# Required action
Of the lines below, copy those that hold the word "sayesinde".

# Records shown
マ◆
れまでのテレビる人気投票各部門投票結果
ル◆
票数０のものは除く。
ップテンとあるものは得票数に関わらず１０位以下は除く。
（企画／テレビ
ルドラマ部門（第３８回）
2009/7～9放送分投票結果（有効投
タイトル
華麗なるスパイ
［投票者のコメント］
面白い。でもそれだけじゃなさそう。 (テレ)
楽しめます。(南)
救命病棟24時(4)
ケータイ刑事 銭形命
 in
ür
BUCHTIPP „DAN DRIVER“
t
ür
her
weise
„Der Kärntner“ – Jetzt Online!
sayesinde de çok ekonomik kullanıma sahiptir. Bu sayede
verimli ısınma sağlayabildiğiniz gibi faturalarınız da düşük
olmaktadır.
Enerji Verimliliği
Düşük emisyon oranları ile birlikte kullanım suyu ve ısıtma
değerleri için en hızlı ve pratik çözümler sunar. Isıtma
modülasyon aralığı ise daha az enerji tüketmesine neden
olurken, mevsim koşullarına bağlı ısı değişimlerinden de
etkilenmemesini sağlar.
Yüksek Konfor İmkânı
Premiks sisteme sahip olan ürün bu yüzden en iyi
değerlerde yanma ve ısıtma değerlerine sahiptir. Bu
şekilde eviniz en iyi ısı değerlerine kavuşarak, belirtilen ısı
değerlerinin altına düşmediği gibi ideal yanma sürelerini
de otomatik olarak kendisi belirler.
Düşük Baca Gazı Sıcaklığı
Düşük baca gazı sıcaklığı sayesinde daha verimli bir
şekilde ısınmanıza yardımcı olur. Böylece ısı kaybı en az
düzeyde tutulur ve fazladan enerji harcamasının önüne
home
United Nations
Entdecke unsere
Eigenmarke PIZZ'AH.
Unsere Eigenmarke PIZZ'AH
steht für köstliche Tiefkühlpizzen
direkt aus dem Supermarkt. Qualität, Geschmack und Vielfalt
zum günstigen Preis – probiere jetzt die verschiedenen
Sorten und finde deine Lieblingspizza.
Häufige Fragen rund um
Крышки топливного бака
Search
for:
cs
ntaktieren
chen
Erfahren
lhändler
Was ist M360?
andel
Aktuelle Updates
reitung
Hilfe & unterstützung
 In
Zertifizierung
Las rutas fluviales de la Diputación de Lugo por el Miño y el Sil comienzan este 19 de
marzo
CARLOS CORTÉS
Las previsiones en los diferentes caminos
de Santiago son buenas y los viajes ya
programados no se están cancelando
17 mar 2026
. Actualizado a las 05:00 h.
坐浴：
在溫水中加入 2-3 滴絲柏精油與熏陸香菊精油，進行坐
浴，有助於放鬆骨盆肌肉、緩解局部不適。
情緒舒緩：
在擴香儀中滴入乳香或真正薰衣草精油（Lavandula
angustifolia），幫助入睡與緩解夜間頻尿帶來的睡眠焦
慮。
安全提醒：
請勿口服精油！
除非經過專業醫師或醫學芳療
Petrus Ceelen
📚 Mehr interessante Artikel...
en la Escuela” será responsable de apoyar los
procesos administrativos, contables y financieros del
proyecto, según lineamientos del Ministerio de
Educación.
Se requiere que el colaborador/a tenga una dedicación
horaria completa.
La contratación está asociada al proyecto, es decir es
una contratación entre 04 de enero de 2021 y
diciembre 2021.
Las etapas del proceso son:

# Reply
sayesinde de çok ekonomik kullanıma sahiptir. Bu sayede
Düşük baca gazı sıcaklığı sayesinde daha verimli bir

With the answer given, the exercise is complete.